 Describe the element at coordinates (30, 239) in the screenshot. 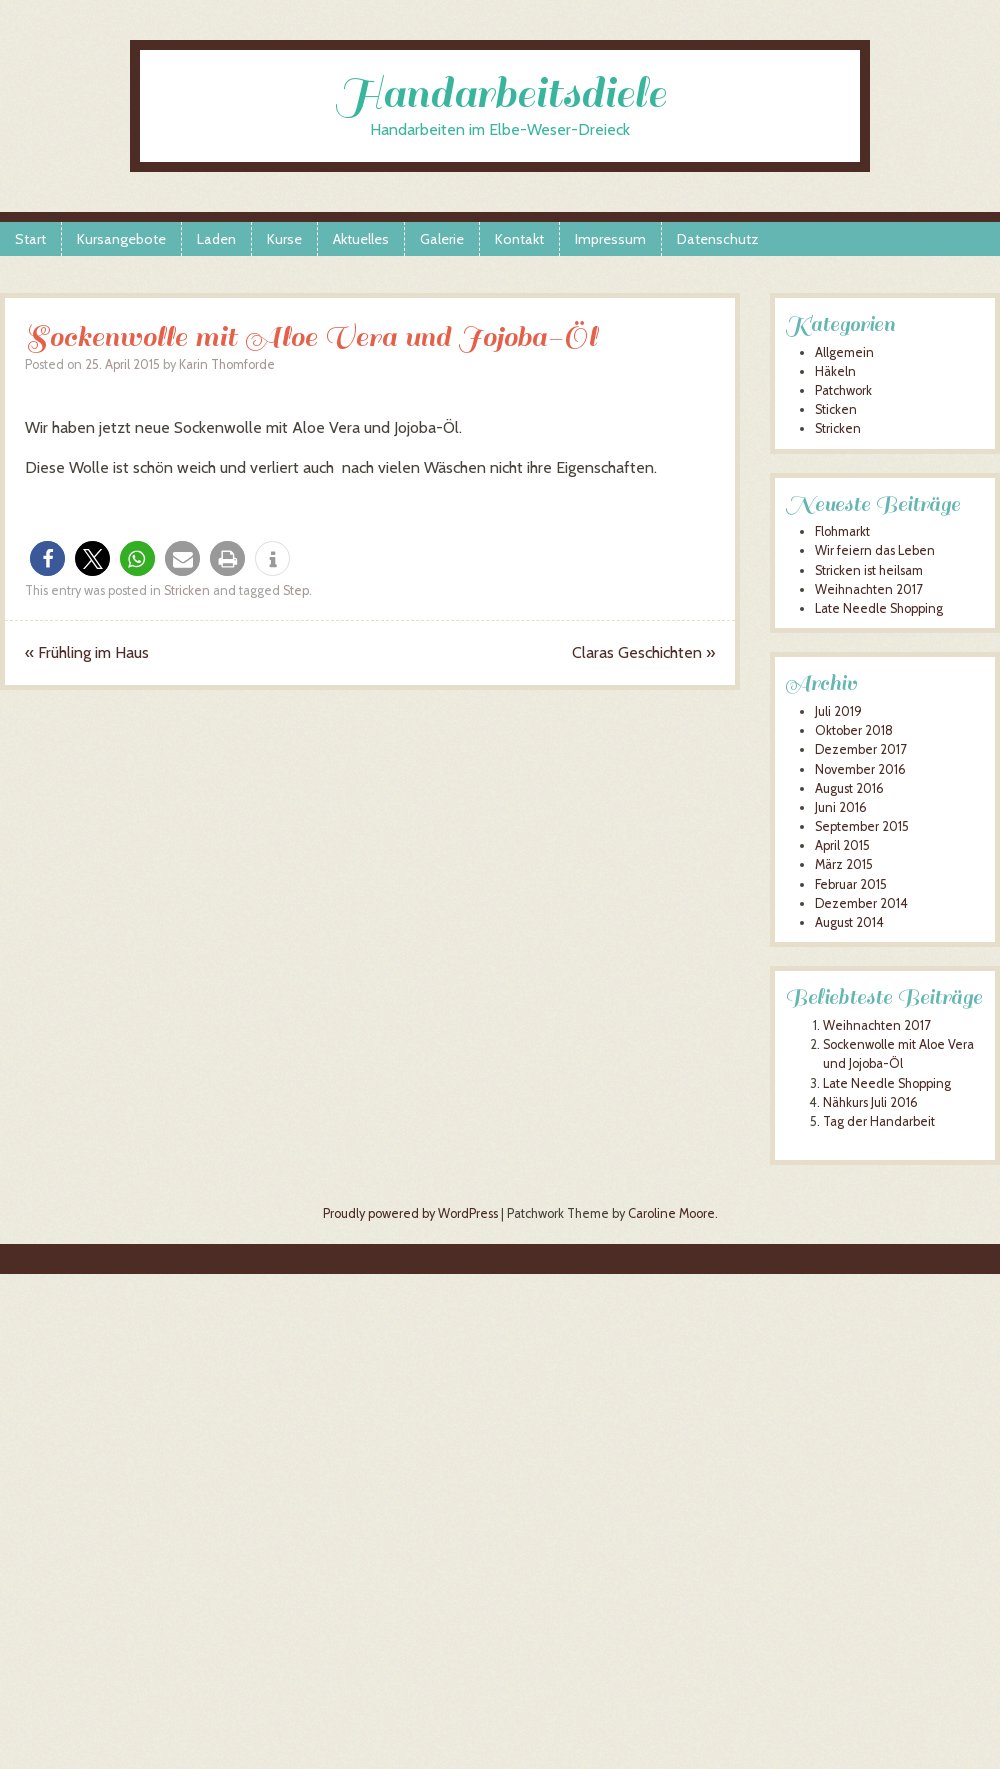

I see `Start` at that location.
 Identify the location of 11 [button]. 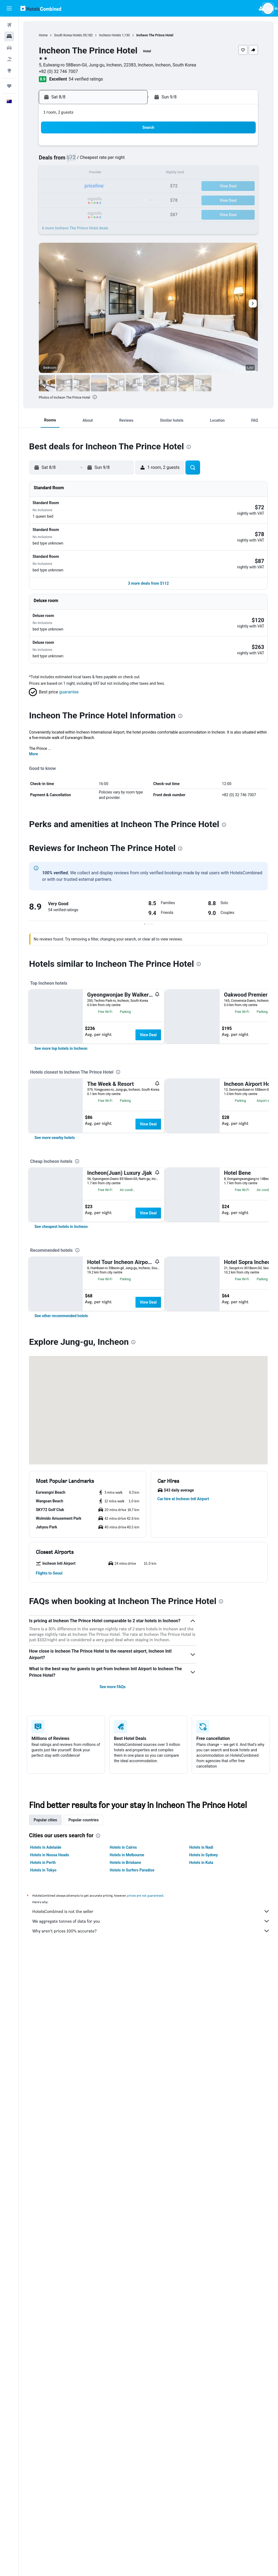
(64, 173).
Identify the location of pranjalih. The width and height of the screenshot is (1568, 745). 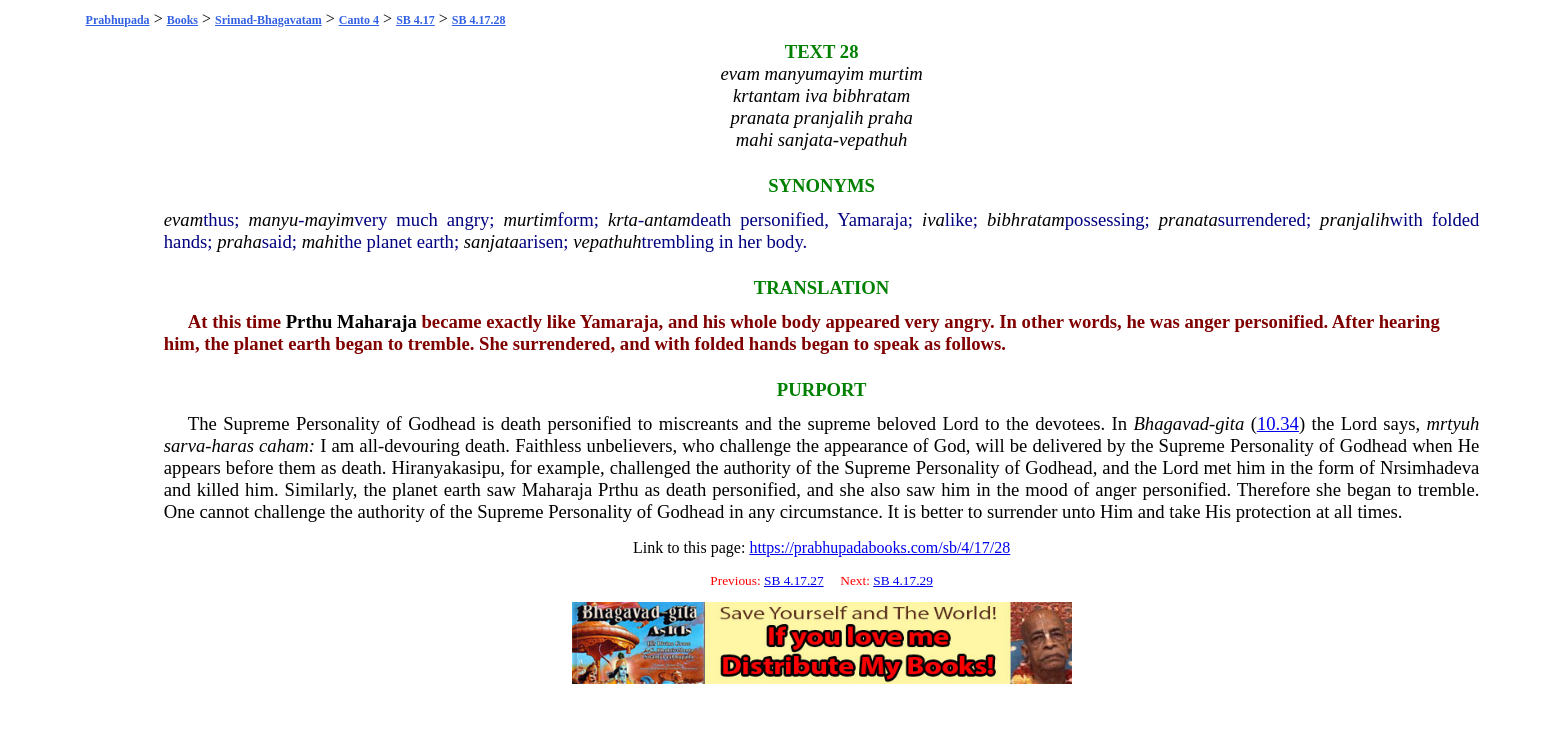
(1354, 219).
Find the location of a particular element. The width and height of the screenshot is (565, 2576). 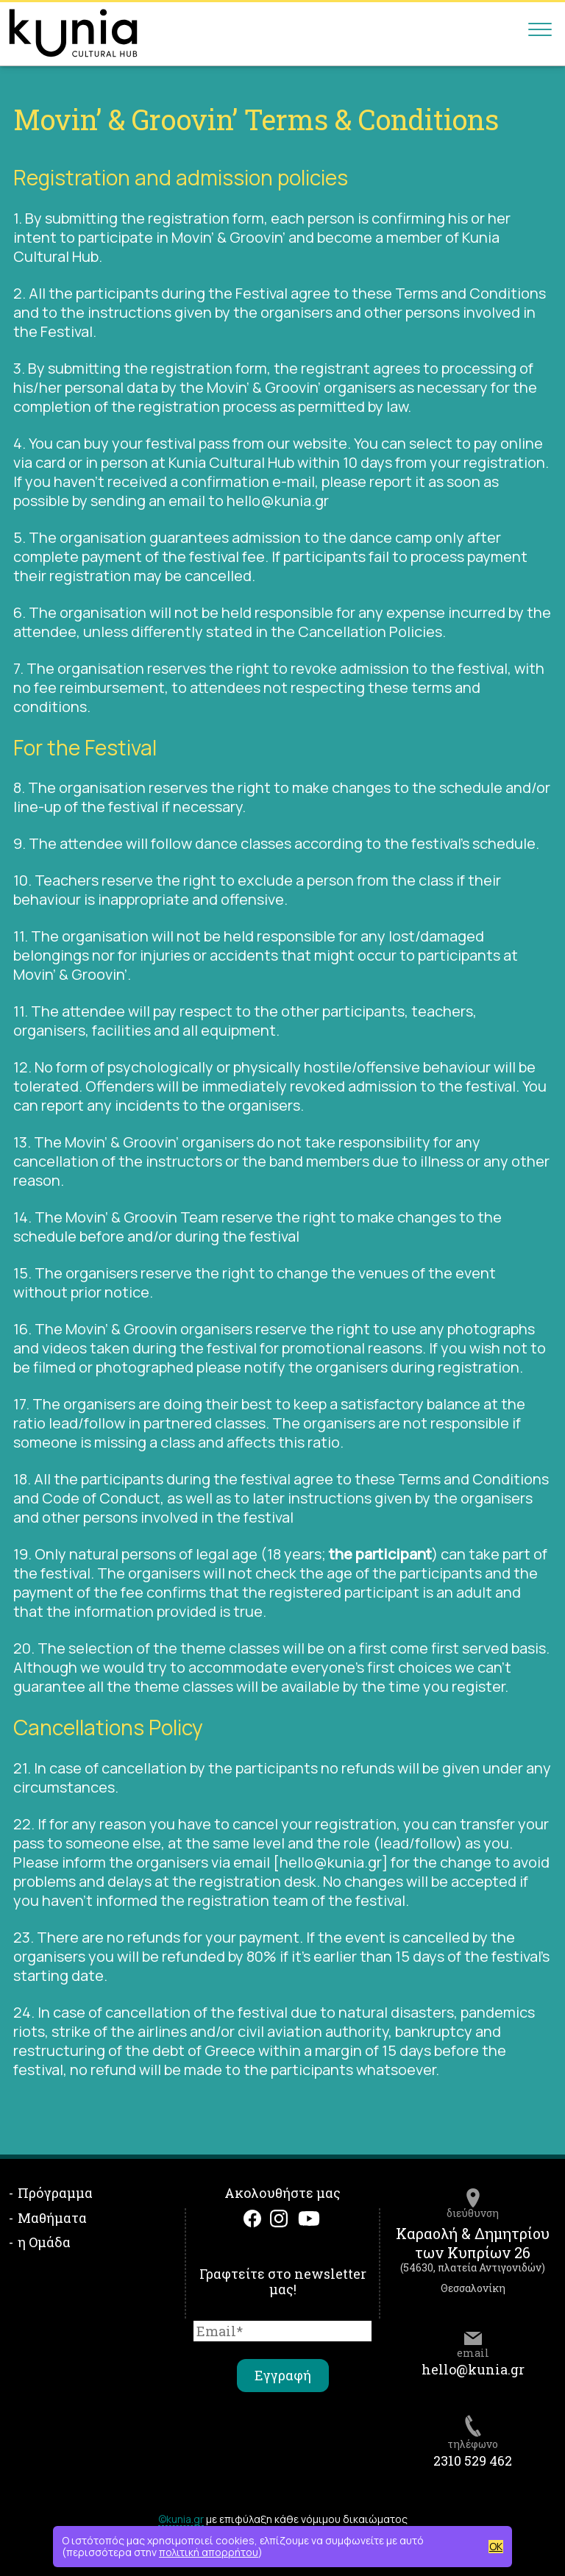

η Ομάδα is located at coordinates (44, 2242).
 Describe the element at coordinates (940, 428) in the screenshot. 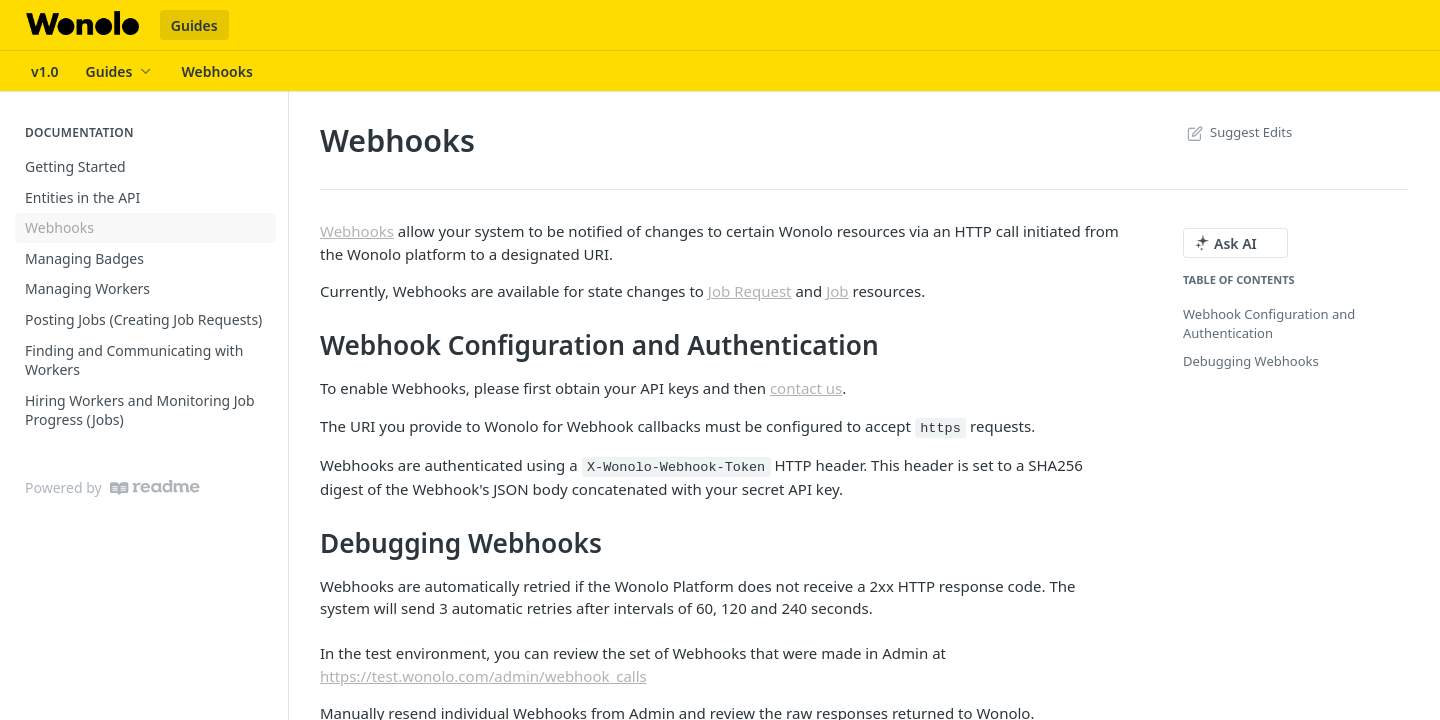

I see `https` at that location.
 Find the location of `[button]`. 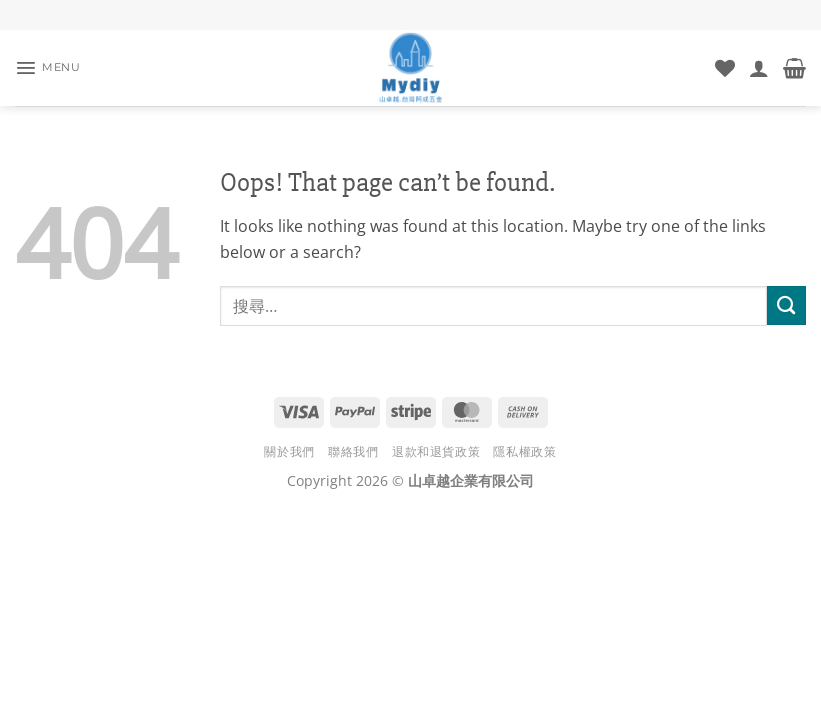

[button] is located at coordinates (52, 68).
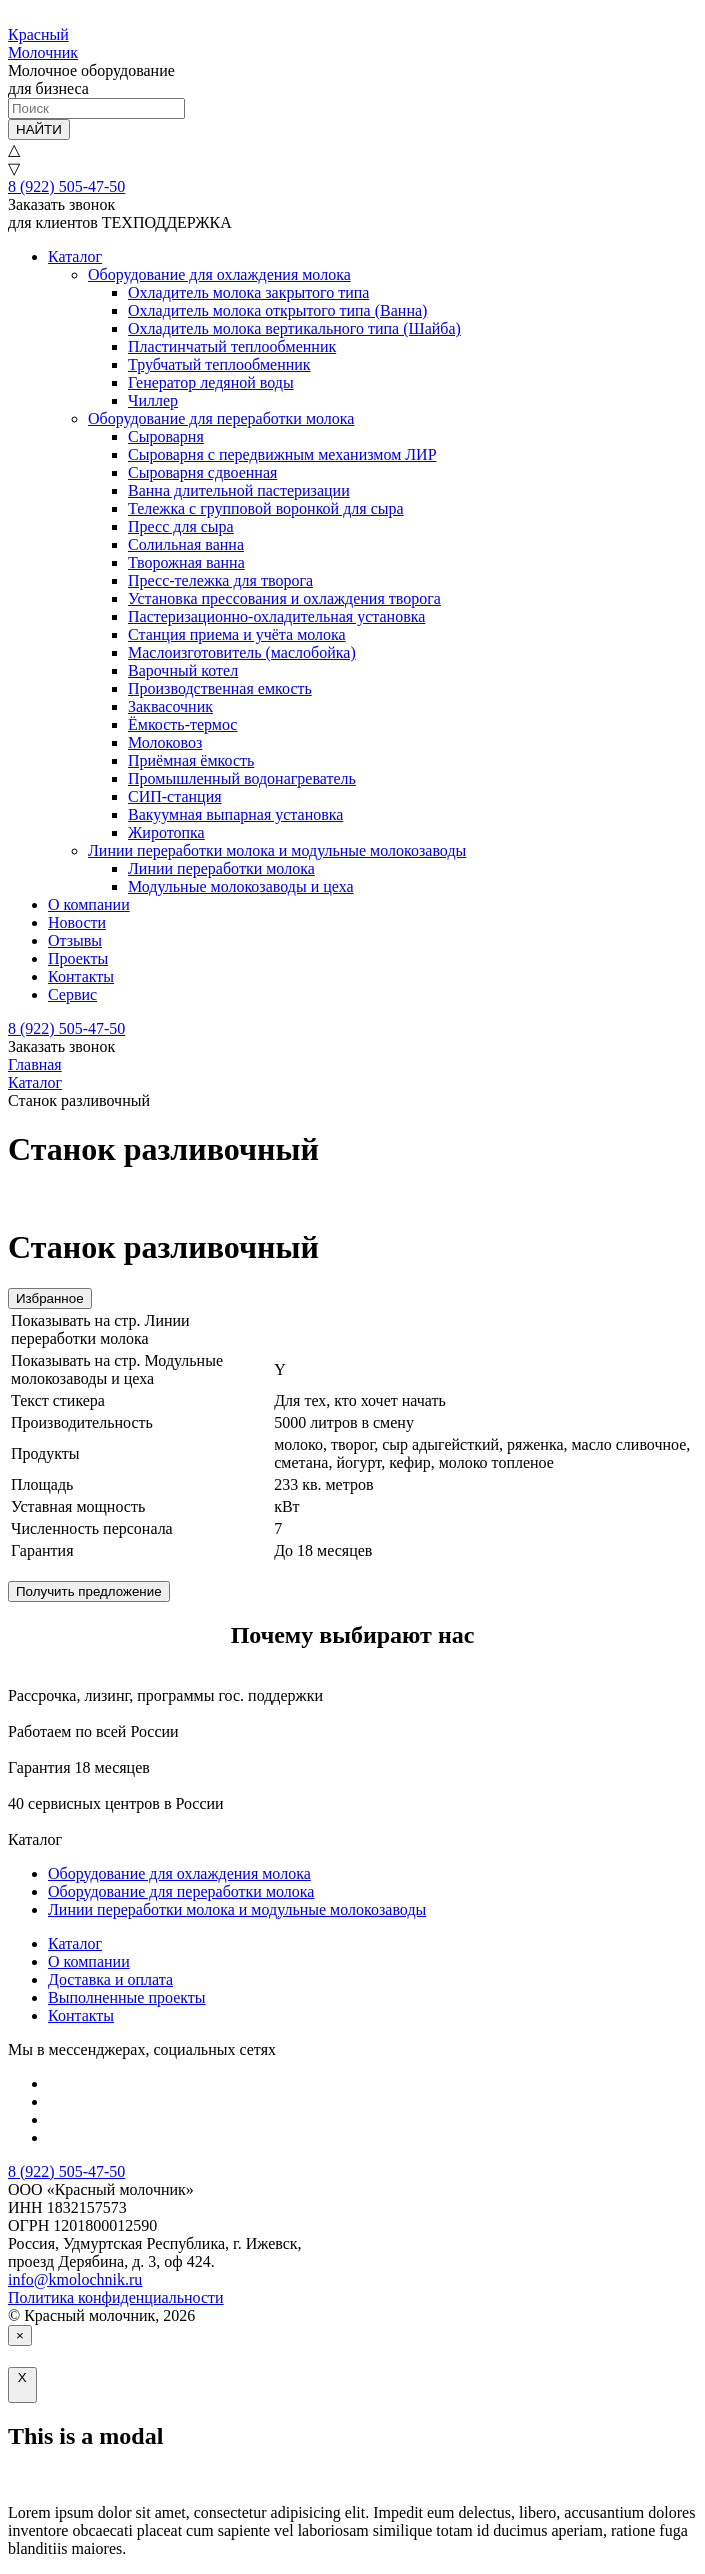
_____
→ **Instructions to follow**: Print, without pictures, exactly the lines from the one containing "Identify the location of 11 [button]." through the final line of the records above.

→ **Problem solution**:
 Identify the location of 11 [button]. 
(64, 173).
Identify the location of pranjalih. The width and height of the screenshot is (1568, 745). 
(1354, 219).
Find the location of a particular element. The width and height of the screenshot is (565, 2576). 

η Ομάδα is located at coordinates (44, 2242).
 Describe the element at coordinates (940, 428) in the screenshot. 

I see `https` at that location.
 Find the location of `[button]`. 

[button] is located at coordinates (52, 68).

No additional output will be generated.